The decision was filed under Supreme Court Rule 23, which means it may not be cited as precedent except in the circumstances allowed by the Rule.
In August 2005, Heather gave birth to a girl at OSF. Her daughter was premature and OSF is a facility specializing in premature deliveries and neonatal problems. The baby was immediately placed in the neonatal intensive care unit.
The baby remained in the unit four months, during which time doctors James Hocker, Kamlesh Macwan and Chittaranjah Reddy treated her for, among other things, underdeveloped retinas. A few weeks after the baby’s discharge, another doctor found the baby had detached retinas, which made one eye blind and the other almost so.
In 2011 in Peoria County Circuit Court, the parents sued OSF, the three doctors at OSF and others, alleging their negligence caused the girl to lose her vision.
OSF argued it was not liable for the doctors' actions, because the doctors were contractors providing services at OSF through an agreement between OSF and their employer, Neonatology Associates. OSF did not control how the doctors treated patients, OSF said.
Circuit Judge Stephen Kouri agreed with OSF, dropping the hospital from the suit.
The Terry couple took the matter to appellate court, arguing OSF was responsible for the doctors on multiple grounds.
The Terrys contended the doctors had “leadership roles” in the neonatal intensive care unit – Hocker was director and Macwan was associate director – and developed the protocol used to treat children with such medical problems.
However, Justice Lytton was not persuaded. He reasoned, although OSF presumably appointed the doctors' to those positions, those titles do not prove OSF exercised control over their duties.
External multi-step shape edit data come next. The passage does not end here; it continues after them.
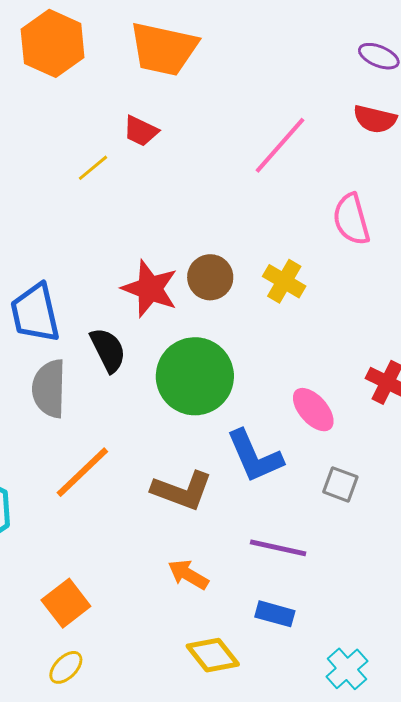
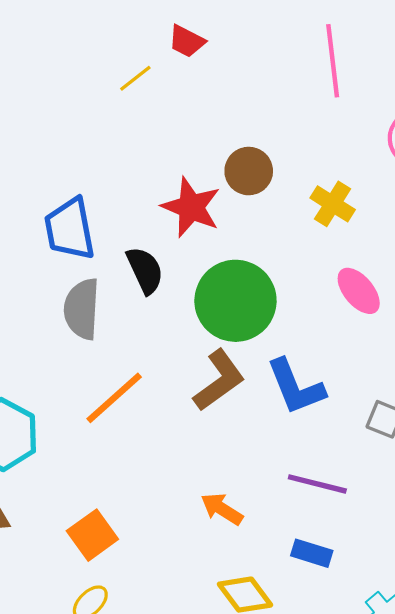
pink line: (280, 145) -> (333, 61), turned -50
brown circle: (210, 277) -> (249, 171), moved
pink ellipse: (313, 410) -> (359, 291), moved
brown L-shape: (182, 491) -> (219, 380), moved, turned -58

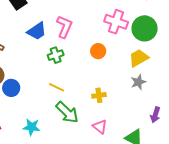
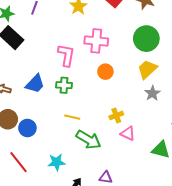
pink cross: (116, 22) -> (96, 41), moved
blue trapezoid: (37, 31) -> (35, 84), moved
green cross: (56, 55) -> (64, 85), turned 35
pink triangle: (100, 127) -> (128, 133), moved

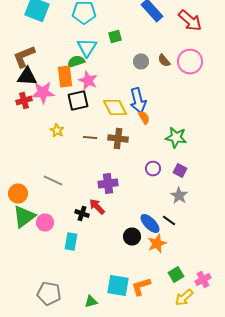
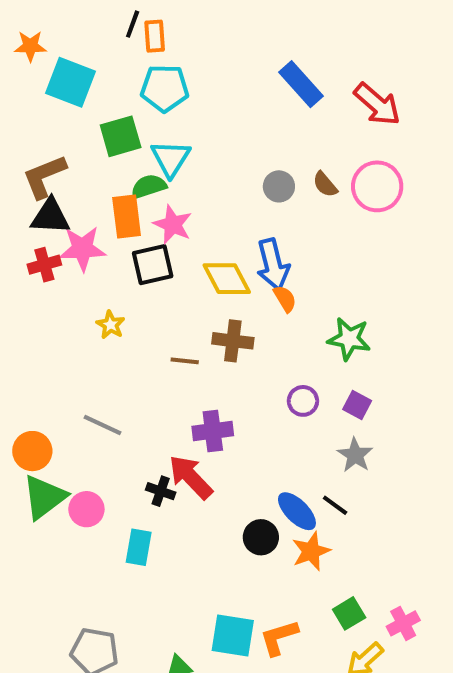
green square: (115, 36) -> (121, 136), moved, size x1.5
brown line: (90, 138) -> (185, 361), moved
red arrow: (97, 206) -> (191, 477), size x1.4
Lytton further pointed out OSF pays Neonatology Associates for “administrative and teaching services,” but the medical group bills patients.
Lytton was persuaded by the Terrys' contention that whether or not the doctors were independent of OSF, the hospital presented the doctors as OSF employees. Lytton noted Heather Terry understood the doctors to be working for OSF, because they wore lab coats with the OSF logo and name tags identifying them as OSF staff. In addition, the doctors had offices in the hospital near the intensive care unit.
Reinforcing Heather's belief the doctors worked for OSF, was that she did not arrange with the doctors for her baby's care, but rather relied on OSF to furnish the needed medical services, Lytton observed.
OSF advertising also claims the hospital focuses on neonatal and eye treatment, having top physicians, which implies the physicians are OSF employees, in Lytton's view.
OSF maintained Heather signed a consent form before delivery, which stated “certain physicians” were contractors. However, Lytton found the form to be “ambiguous in that the patient may assume some, all, or none” of the physicians were contractors.
“The record contains support for plaintiffs’ allegations that OSF held out Dr. Reddy and Drs. Hocker and Macwan as its employees,” Lytton concluded.
As a result, Lytton overturned the lower court ruling and reinstated the case against OSF.
The Terrys have been represented by the Chicago firm of Power, Rogers & Smith.
The hospital has been defended by the Peoria office of the Chicago-based Hinshaw & Culbertson firm.